Lo studio di Matisse alla Royal Academy di Londra
Matisse in the Studio
Una scultura antica, un variopinto tessuto traforato del Nordafrica, una fantasiosa poltrona rococo, un vaso andaluso dalle mirabili trasparenze azzurre, una cioccolatiera d’argento, un’altra di rame. E poi maschere Yoruba, porcellane cinesi, sgabelli moreschi: Matisse ha lavorato per tutta la vita con gli stessi oggetti. Oggetti di culture, paesi, epoche diverse. Sono proprio loro, questi oggetti di valore e aspetto assolutamente eterogeneo, la fonte d’ispirazione per centinaia di sue opere, realizzate dal 1917 fino ai primi anni Cinquanta. A quei bravi “attori”, come Matisse li chiamava, protagonisti o comprimari, di volta in volta, di dipinti, collage e sculture, è dedicata la splendida mostra in sette salette all’ultimo piano della Royal Academy di Londra. È una mostra intima, commovente, dove decine di opere di Matisse sono accostate, in molti casi per la prima volta, a cimeli di ogni genere. Anche se lo stesso pezzo compare più volte in opere differenti, anche a distanza di molti anni, la sua forma non è mai identica. E il suo ruolo muta radicalmente, perché non è mai uguale l’accostamento con altre figure che di volta in volta Matisse propone. Dipende dal suo stato d’animo, dalla funzione formale che quel pezzo, o più pezzi, assumono nella composizione.
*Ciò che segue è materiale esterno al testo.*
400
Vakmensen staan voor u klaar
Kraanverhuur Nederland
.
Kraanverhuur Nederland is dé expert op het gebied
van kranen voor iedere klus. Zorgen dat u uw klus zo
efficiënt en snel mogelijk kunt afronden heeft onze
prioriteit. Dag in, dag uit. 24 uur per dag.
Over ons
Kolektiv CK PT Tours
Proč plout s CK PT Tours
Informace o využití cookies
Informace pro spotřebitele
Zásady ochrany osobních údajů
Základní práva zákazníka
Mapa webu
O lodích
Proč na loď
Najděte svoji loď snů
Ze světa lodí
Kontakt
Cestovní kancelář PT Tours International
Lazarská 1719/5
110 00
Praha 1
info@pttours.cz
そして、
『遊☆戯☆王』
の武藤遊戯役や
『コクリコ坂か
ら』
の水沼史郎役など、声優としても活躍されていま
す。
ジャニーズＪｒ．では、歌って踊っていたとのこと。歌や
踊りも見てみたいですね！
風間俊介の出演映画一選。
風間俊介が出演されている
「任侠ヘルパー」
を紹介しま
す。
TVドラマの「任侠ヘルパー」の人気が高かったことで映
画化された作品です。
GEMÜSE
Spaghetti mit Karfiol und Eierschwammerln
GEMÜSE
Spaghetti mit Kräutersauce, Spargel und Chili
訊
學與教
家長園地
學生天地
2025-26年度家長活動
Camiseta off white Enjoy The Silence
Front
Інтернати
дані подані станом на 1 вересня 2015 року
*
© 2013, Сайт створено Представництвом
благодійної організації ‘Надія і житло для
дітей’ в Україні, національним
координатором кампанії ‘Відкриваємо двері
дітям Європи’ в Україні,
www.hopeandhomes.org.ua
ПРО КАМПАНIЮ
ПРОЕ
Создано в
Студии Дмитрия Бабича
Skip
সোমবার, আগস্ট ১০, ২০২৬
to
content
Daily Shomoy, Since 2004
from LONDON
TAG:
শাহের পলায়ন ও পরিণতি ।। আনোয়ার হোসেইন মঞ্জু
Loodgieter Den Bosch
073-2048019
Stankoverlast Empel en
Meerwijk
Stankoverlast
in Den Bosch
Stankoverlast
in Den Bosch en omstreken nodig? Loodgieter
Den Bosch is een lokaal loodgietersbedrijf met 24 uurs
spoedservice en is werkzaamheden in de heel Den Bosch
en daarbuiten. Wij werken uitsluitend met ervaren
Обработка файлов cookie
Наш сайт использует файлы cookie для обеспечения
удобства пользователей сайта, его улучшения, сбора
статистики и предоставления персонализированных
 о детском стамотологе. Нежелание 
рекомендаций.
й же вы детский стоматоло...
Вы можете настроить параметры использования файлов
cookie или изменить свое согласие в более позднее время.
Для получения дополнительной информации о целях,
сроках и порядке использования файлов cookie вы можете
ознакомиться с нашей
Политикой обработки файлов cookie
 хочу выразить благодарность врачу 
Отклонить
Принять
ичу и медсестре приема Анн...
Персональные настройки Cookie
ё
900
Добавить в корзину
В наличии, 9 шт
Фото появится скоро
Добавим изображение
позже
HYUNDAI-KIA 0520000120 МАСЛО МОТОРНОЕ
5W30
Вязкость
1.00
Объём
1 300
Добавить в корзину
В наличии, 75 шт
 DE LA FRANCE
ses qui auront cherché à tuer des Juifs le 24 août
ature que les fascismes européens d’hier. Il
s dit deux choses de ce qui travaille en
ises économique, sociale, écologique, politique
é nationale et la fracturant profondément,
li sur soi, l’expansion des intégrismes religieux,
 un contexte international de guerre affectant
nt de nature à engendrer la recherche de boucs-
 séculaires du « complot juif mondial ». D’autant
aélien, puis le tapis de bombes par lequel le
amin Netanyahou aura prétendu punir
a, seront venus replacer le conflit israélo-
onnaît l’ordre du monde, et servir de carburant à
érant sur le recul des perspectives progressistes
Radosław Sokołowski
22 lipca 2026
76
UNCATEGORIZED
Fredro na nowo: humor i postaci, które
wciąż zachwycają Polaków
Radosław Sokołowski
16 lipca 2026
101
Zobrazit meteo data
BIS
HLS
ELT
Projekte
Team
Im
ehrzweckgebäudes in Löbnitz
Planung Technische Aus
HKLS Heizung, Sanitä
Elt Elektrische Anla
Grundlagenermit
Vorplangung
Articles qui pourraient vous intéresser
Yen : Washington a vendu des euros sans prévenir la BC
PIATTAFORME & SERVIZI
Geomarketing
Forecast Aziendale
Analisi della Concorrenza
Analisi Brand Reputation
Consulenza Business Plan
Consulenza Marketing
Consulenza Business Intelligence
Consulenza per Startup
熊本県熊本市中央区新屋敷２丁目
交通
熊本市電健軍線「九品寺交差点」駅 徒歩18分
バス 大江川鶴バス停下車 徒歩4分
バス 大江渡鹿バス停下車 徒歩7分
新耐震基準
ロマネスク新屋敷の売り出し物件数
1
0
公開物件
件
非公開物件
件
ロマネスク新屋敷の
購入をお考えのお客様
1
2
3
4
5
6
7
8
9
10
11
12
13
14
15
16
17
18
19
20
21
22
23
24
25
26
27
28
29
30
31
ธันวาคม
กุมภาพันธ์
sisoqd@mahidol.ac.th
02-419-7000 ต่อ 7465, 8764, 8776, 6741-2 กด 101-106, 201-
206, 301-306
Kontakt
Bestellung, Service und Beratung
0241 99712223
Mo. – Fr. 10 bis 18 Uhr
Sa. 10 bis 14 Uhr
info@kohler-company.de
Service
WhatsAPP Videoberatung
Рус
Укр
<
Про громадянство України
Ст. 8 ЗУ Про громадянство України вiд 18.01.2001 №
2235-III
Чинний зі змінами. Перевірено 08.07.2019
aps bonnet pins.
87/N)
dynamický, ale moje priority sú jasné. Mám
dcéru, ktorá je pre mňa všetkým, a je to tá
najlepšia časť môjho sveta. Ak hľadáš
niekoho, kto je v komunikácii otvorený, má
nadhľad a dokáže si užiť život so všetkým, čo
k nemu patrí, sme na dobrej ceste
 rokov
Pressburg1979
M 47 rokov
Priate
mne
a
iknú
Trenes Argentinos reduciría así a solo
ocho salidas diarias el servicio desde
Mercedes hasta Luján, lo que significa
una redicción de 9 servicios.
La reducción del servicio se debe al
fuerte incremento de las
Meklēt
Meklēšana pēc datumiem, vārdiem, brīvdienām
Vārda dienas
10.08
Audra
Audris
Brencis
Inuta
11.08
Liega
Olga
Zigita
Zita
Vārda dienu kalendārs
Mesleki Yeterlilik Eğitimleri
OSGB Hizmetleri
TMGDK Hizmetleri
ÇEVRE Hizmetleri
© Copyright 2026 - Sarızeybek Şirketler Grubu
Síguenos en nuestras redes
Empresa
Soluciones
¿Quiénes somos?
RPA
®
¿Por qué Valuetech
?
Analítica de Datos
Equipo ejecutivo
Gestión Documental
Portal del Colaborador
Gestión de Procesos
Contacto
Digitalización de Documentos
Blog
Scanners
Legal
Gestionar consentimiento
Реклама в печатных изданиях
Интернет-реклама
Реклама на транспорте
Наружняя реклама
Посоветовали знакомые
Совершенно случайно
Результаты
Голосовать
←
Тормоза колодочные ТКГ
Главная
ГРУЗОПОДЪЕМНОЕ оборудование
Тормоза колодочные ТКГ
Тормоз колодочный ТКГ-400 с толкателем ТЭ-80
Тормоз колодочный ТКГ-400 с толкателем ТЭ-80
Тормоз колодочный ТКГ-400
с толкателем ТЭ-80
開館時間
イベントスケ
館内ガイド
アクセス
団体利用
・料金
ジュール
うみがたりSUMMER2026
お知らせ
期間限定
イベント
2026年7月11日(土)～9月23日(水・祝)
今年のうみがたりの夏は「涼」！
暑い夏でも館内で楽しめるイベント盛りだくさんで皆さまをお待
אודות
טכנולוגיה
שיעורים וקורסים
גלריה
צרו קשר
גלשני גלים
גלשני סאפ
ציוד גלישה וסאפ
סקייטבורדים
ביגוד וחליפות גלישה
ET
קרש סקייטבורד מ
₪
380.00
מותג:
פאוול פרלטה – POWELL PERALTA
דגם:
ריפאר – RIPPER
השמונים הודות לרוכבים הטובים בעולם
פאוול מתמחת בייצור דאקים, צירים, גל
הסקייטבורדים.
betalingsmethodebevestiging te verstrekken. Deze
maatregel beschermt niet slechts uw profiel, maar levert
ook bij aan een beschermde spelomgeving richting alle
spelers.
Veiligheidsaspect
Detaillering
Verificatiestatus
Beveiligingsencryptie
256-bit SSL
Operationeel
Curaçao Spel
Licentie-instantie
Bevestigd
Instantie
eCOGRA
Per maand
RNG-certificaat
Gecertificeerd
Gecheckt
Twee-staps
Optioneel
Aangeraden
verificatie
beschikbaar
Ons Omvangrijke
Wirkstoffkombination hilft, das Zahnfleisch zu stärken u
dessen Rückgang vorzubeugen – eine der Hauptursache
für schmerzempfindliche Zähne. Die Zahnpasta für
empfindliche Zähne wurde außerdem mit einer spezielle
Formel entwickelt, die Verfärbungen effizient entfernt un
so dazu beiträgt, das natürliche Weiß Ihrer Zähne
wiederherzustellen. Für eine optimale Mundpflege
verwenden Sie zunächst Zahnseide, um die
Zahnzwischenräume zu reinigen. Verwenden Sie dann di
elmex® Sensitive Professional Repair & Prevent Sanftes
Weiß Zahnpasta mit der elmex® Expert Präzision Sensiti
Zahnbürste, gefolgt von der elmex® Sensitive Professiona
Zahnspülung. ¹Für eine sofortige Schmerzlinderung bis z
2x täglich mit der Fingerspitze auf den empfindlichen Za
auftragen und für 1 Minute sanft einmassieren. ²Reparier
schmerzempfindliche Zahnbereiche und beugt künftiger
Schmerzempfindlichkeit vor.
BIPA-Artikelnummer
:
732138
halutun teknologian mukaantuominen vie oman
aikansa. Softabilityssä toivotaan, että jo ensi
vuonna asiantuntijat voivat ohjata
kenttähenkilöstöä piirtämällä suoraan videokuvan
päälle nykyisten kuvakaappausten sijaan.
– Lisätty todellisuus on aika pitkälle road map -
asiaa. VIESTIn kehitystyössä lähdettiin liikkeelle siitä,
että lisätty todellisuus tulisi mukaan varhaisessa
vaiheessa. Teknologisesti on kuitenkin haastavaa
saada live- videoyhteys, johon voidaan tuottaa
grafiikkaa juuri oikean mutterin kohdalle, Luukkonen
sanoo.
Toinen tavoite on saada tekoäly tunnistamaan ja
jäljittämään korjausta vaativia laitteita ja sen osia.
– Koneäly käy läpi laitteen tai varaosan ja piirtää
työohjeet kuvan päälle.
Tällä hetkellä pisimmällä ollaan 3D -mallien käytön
La cioccolatiera viene vista di lato, oppure dall’alto, o di fronte, a risaltare il suo manico di legno o la sua foggia panciuta, e può star vicina a un vaso cinese, a una brocca, o a una conchiglia polinesiana. Significative le sezioni tematiche: Oggetti come attori, Arte africana e ritratto, Atelier come teatro, Il linguaggio dei segni. Fra le opere meno viste, un grande pannello di legno laccato e dorato, con caratteri cinesi che sembrano emergere dal fondo, ma sono in realtà solo dipinti, che la moglie Amélie aveva regalato a Matisse per il suo compleanno, nel 1929. La Cina, un mondo esotico che a più riprese Matisse esplorò, a partire dal 1919, quando aveva disegnato i costumi per il Canto dell’usignolo, il balletto musicato da Stravinskij nel 1919. Una mostra da non perdere per chi si rechi a Londra.